North Korea Behind $100M Harmony Theft, Say Researchers
Hack and Money Laundering Similar to Ronin Bridge Linked to PyongyangHackers tied to cryptocurrency-hungry North Korea are likely responsible for last week's $100 million heist at Harmony, blockchain experts say.
See Also: OnDemand | 2024 Phishing Insights: What 11.9 Million User Behaviors Reveal About Your Risk
The secretive, hereditary communist monarchy fuels its nuclear weapons program with stolen cryptocurrency used to dodge international sanctions that prevent ready access to cash.
Researchers at blockchain analytics firm Elliptic say they’re following the stolen cryptocurrency from Harmony's hacked cross-chain Horizon bridge even as it goes through tumblers meant to obscure subsequent transactions (see: Horizon Offers $1M Bounty to Hackers Who Stole $100M).
Telltale signs from the hack and subsequent laundering are consistent with activities undertaken by the Pyongyang-sponsored Lazarus Group.

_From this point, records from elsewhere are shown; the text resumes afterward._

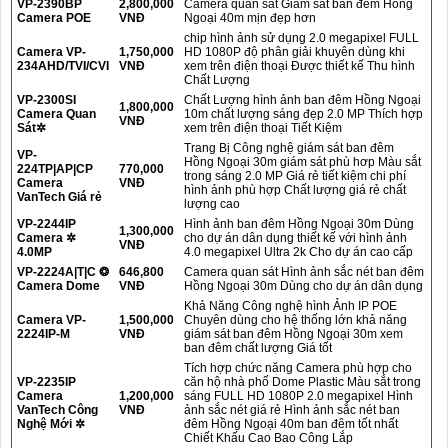
VP-2390BP
2,800,000
Camera quan sát Giám sát ban đêm Hồng
Camera POE
VNĐ
Ngoại 40m mịn đẹp hơn
chip hình ảnh sử dụng 2.0 megapixel FULL
Camera VP-
1,750,000
HD 1080P độ phân giải khuyên dùng khi
234AHD/TVI/CVI
VNĐ
xem trên điện thoại Được thiết kế Thu hình
Chất Lượng
VP-2300SI
Chất Lượng hình ảnh ban đêm Hồng Ngoại
1,800,000
Camera Quan
10m chất lượng sáng đẹp 2.0 MP Thích hợp
VNĐ
Sát✲
xem trên điện thoại Tiết Kiệm
Trang Bị Công nghệ giám sát ban đêm
VP-
Hồng Ngoại 30m giám sát phù hơp Màu sắt
224TP|AP|CP
770,000
trong sáng 2.0 MP Giá rẻ tiết kiệm chi phí
Camera
VNĐ
hình ảnh phù hợp Chất lượng giá rẻ chất
VanTech Giá rẻ
lượng cao
VP-2244IP
Hình ảnh ban đêm Hồng Ngoại 30m Dùng
1,300,000
Camera ✲
cho dự án dân dụng thiết kế với hình ảnh
VNĐ
4.0MP
4.0 megapixel Ultra 2k Cho dự án cao cấp
VP-2224A|T|C ❂
646,800
Camera quan sát Hình ảnh sắc nét ban đêm
Camera Dome
VNĐ
Hồng Ngoại 30m Dùng cho dự án dân dụng
Khả Năng Công nghệ hình Ảnh IP POE
Camera VP-
1,500,000
Chuyên dùng cho hệ thống lớn khả năng
2224IP-M
VNĐ
giám sát ban đêm Hồng Ngoại 30m xem
ban đêm chất lượng Giá tốt
Tích hợp chức năng Camera phù hợp cho
VP-2235IP
căn hộ nhà phố Dome Plastic Màu sắt trong
Camera
1,200,000
sáng FULL HD 1080P 2.0 megapixel Hình
VanTech Công
VNĐ
ảnh sắc nét giá rẻ Hình ảnh sắc nét ban
Nghệ Mới ✲
đêm Hồng Ngoại 40m ban đêm tốt nhất
Chiết Khấu Cao Bao Công Lắp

There's no smoking gun, but Elliptic says that the Lazarus Group is already implicated in several large cryptocurrency thefts and has recently turned its attention to decentralized financial instruments, including bridges that allow the transfers of cryptocurrencies across networks. North Korea is heavily suspected to be behind the more than $600 million Ronin bridge hack in March.
Other data points indicating North Korea include a similar programmatic laundering of funds as also seen in the Ronin hack and a cessation of activity consistent with nighttime in the Asia-Pacific region.
For its part, Harmony has upped an initial offer of $1 million and a promise not to seek criminal charges for the "no questions asked" return of the stolen currency to an offer of $10 million.
So far, Elliptic says that whoever was behind the Harmony Horizon hack has moved 41% of the stolen funds through the Tornado Cash tumbler.